The bad news: Sixteen-year-olds are three times more likely to die in car crashes than people who have been on the road only a few more years.

The good news: They're almost two and a half times less likely to die in crashes than people the same ages were 20 years ago.

We've made good progress over the years in terms of making the roads safer, especially for younger drivers, but there's still a way to go, experts say, and summer is the most dangerous time for teens on the road.

Less supervision: One reason for the added danger in the summer is young drivers are often under less supervision than they are during the school year, said Felicity Erni, who's in charge of the PA Teen Safe Driving Coalition and Students Against Destructive Decisions.

Teens have more free time then, and they often drive around with multiple passengers, which makes it more likely they'll crash, she said.

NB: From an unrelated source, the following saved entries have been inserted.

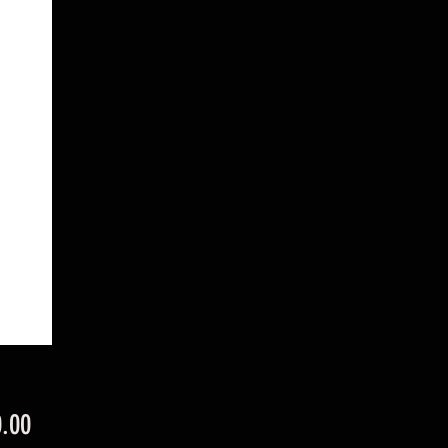
Price
.00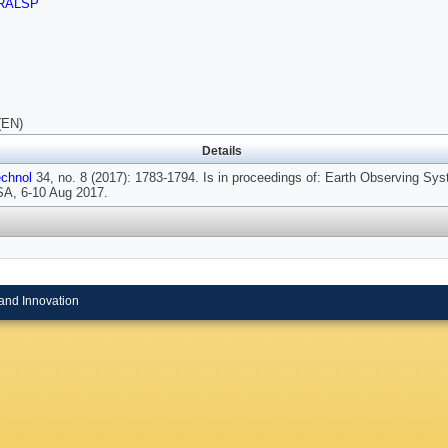
RALSP
(EN)
Details
chnol
34, no. 8 (2017): 1783-1794. Is in proceedings of: Earth Observing Sy
USA, 6-10 Aug 2017.
and Innovation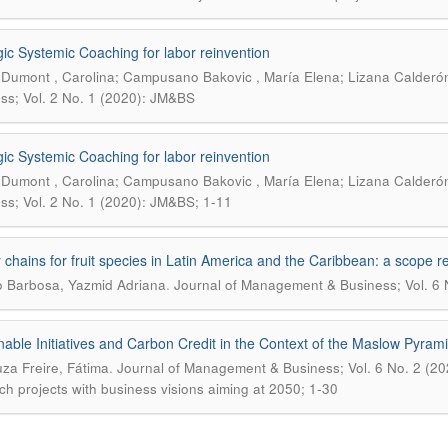
gic Systemic Coaching for labor reinvention
Dumont , Carolina; Campusano Bakovic , María Elena; Lizana Calderón
ss; Vol. 2 No. 1 (2020): JM&BS
gic Systemic Coaching for labor reinvention
Dumont , Carolina; Campusano Bakovic , María Elena; Lizana Calderón
ss; Vol. 2 No. 1 (2020): JM&BS; 1-11
 chains for fruit species in Latin America and the Caribbean: a scope r
.
lo Barbosa, Yazmid Adriana
Journal of Management & Business; Vol. 6 
nable Initiatives and Carbon Credit in the Context of the Maslow Pyram
.
za Freire, Fátima
Journal of Management & Business; Vol. 6 No. 2 (2024)
ch projects with business visions aiming at 2050; 1-30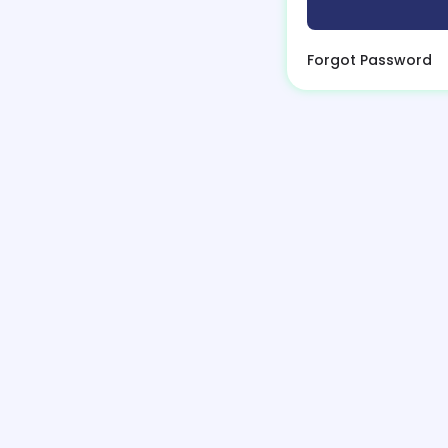
Forgot Password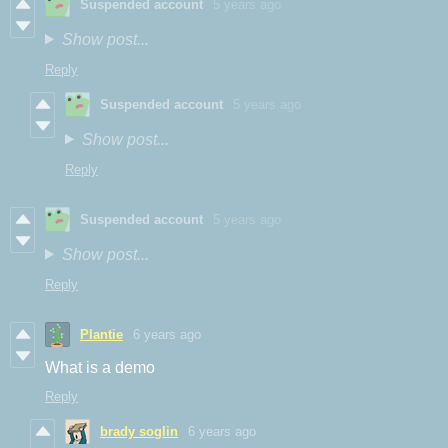
Suspended account
5 years ago
Show post...
Reply
Suspended account
5 years ago
Show post...
Reply
Suspended account
5 years ago
Show post...
Reply
Plantie
6 years ago
What is a demo
Reply
brady soglin
6 years ago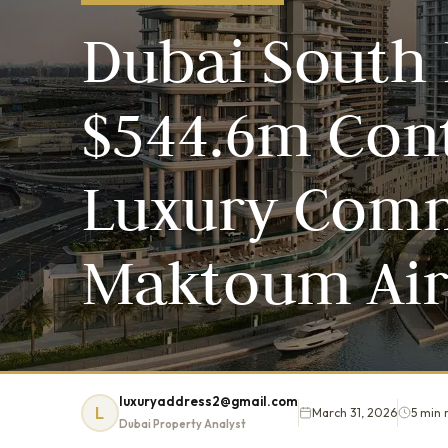
Dubai South 
$544.6m Cont
Luxury Comm
Maktoum Air
luxuryaddress2@gmail.com
L
March 31, 2026
5 min 
Dubai Property Analyst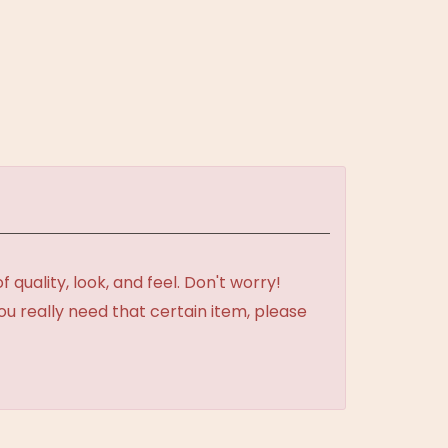
uality, look, and feel. Don't worry!
ou really need that certain item, please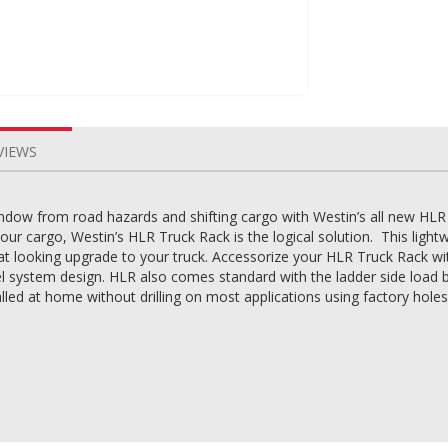
VIEWS
ndow from road hazards and shifting cargo with Westin’s all new HLR
your cargo, Westin’s HLR Truck Rack is the logical solution. This li
great looking upgrade to your truck. Accessorize your HLR Truck Rack wit
 system design. HLR also comes standard with the ladder side load bra
ed at home without drilling on most applications using factory holes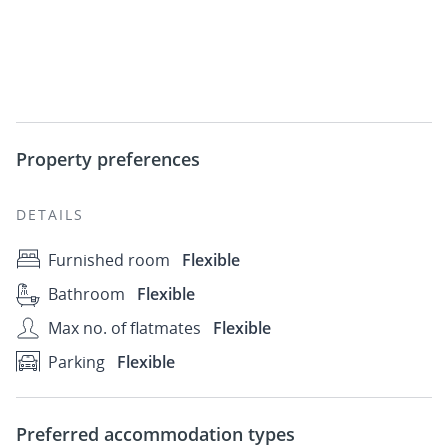
Property preferences
DETAILS
Furnished room
Flexible
Bathroom
Flexible
Max no. of flatmates
Flexible
Parking
Flexible
Preferred accommodation types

Parents should keep in mind that they've been setting an example of how kids should drive for the children's whole lives, Erni said.

"Parents really have a large influence on all of these things happening," Erni said. "From the time you switch from backward-facing car seats to forward-facing car seats, the kids are watching what the parents are doing while driving."

And then once the kids are driving, it's important to keep on top of them to drive safely, especially during the summer.

"Parents are the key," she said.

The Insurance Institute for Highway Safety suggests one reason for the higher rates of accidents among younger people is teens' overestimation of their own driving abilities. Both age and experience have a big effect on the crash rate for drivers, it says.

Data shows 62 percent of 16-year-olds' crashes result from driver error; the number drops into the high and then mid-50s over the next few years, and it is 40 percent for drivers age 30-59.

Licensing: So it might make sense that Erni cites graduated-driver licensing as one big reason for the fact that teens are crashing less. That phrase refers to the fact that these days kids have restrictions placed on them after they first get their licenses.

In Pennsylvania, new drivers can't drive more than one passenger at a time for six months.

She also credits the fact that in 2011 the state requirements jumped from 50 hours to 65 hours of supervised driving before a new driver can get a license.

The adage holds especially true here: Practice really does make perfect, and Erni said, it's very important that parents make sure that happens, both before the they get their licenses and after.

"Let your teen be your driver," she suggests. "Continue the driving learning experience."